Com os bolsos vazios
Já contei a você, saudoso leitor, muitas proezas minhas, tantas que tomo a liberdade de contar mais uma. Você já sabe que cresci gozando de má fama no meu Paredes e arredores.
Já contei a você, saudoso leitor, muitas proezas minhas, tantas que tomo a liberdade de contar mais uma.Você já sabe que cresci gozando de má fama no meu Paredes e arredores.
Também você já sabe que o armazém do velho Júlio vendia de tudo. Vendia tamancos, chinelos e alpargatas Sete Vidas. Cadernos, canetas Bic, régua de madeira, borracha bicolor – azul para apagar tinta e vermelho para apagar lápis.
Vendia lápis-tabuada e apontador Made in USA. Ponteiras de borracha para lápis. Pentes Flamengo. Ratoeiras com a marca Luxo em alto relevo. Latas de banha, panelas esmaltadas, chaleiras e cera Mundial.
O armazém do velho Júlio vendia, inclusive, Biotônico Fontoura, Gumex e pomada Minancora. Arrancador de pregos, chave de fenda, martelo de orelhas e moedores de carne Milano. Penicos em ágata de todas as cores. Tachas Paulistinha. Bombinha para aspergir inseticida. Vidros de creolina. Pentes Fanador.
O armazém do velho Júlio das Águas tinha de tudo mesmo. Ferro de passar à brasa. Chaveirinho com corrente metalizada. Máquina de cortar cabelo manual. Mamadeira Flex. Tecido de riscado em metro. Camisas de casimira, calças de linho e todo um mundo de coisas.
Nada isso, porém, me fascinava mais nos meus quatro anos de vida do que o baleiro.
A verdade verdadeira é que eu virava estátua diante do baleiro de três andares, com suporte e base giratória. Quinze vidros com tampas de alumínio, cinco em cada andar. O baleiro vivia minado de balas Embaré, Soft e Fusca. O desejo dos desejos. A tentação das tentações.
De vez em quando o velho Júlio chupava uma bala Soft com um prazer irritante.
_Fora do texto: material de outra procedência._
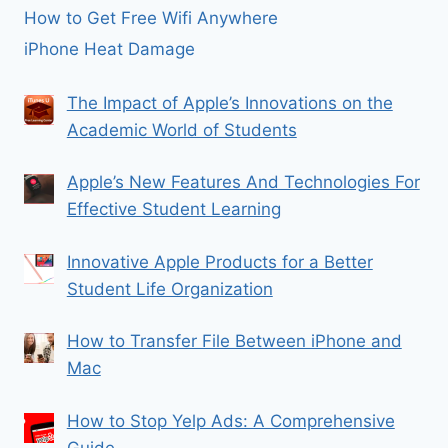
How to Get Free Wifi Anywhere
iPhone Heat Damage
The Impact of Apple’s Innovations on the
Academic World of Students
Apple’s New Features And Technologies For
Effective Student Learning
Innovative Apple Products for a Better
Student Life Organization
How to Transfer File Between iPhone and
Mac
How to Stop Yelp Ads: A Comprehensive
Guide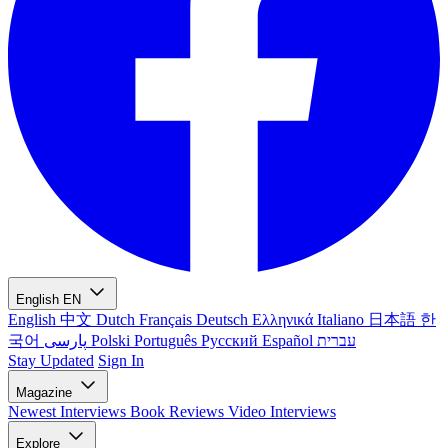
English
EN
English
中文
Dutch
Français
Deutsch
Ελληνικά
Italiano
日本語
한
국어
پارسی
Polski
Português
Русский
Español
עברית
Stay Updated
Sign In
Magazine
Newest
Interviews
Book Reviews
Video Interviews
Explore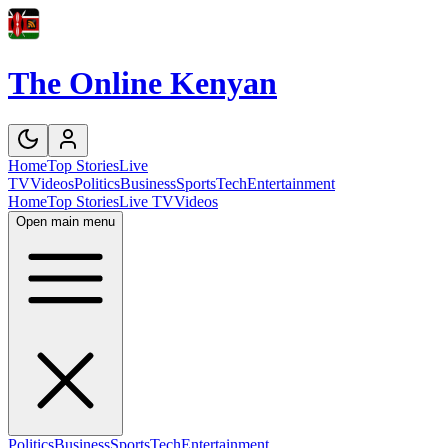
The Online Kenyan
Home
Top Stories
Live
TV
Videos
Politics
Business
Sports
Tech
Entertainment
Home
Top Stories
Live TV
Videos
Open main menu
Politics
Business
Sports
Tech
Entertainment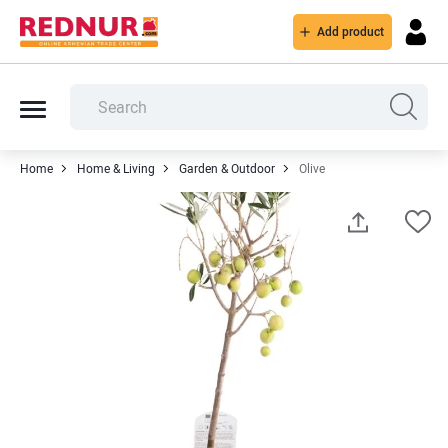
Add product
Home
Home & Living
Garden & Outdoor
Olive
A raiva comia um pouco meus dentes. Restava-me engolir a raiva, colecionar os papéis coloridos das balas e chupar o dedo. O baleiro do velho Júlio era o meu altar sagrado.
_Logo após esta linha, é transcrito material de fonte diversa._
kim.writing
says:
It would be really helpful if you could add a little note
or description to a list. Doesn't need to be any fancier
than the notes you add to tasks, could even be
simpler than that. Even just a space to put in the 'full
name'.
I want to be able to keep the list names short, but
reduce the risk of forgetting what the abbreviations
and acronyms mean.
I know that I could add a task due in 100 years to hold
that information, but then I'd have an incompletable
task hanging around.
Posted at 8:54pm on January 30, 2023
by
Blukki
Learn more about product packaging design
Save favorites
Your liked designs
Talvez, um pouco por vergonha, não tenha contado a você que fui pego em flagrante de delito pelo velho Júlio.
– Vamos, esvazie os bolsos – ordenou ele, severamente.
– Que bolsos? – perguntei, fazendo-me de parvo (que eu na verdade era).
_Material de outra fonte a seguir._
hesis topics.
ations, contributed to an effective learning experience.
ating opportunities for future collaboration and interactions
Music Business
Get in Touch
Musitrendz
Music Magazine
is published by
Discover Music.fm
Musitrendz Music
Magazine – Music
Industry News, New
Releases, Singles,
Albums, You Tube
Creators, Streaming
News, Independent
– Ora, que bolsos – esbravejou.
Relutante, esvaziei o bolso, abastecido até a boca de balas deliciosas e irresistíveis.
– Vamos, agora o outro – tornou a ordenar o velho Júlio com absoluta determinação.
Enfiei a mão trêmula no bolso e de lá tirei mais algumas balas.
– Agora, vire os bolsos pelo avesso se não quer engolir as balas com papel e tudo – ameaçou-me.
A esperteza do velho Júlio ganhou da minha com enorme folga. Meia dúzia de balas caiu no meio do chão do assoalho de tábuas largas.
Então, o velho Júlio pegou-me pelo braço e arrastou-me para fora do armazém. Quando eu já ia longe, o velho não poupou os pulmões:
– Cuidado, Nini é um ladrão.
Duas fofoqueiras que andavam por perto ouviram isso e logo publicaram a notícia no vento, que o espalhou para o mundo todo sem precisar de rádio, TV ou jornal.
Quase gritei para as enxeridas cuidarem dos seus bicos, mas não tinha casca para isso.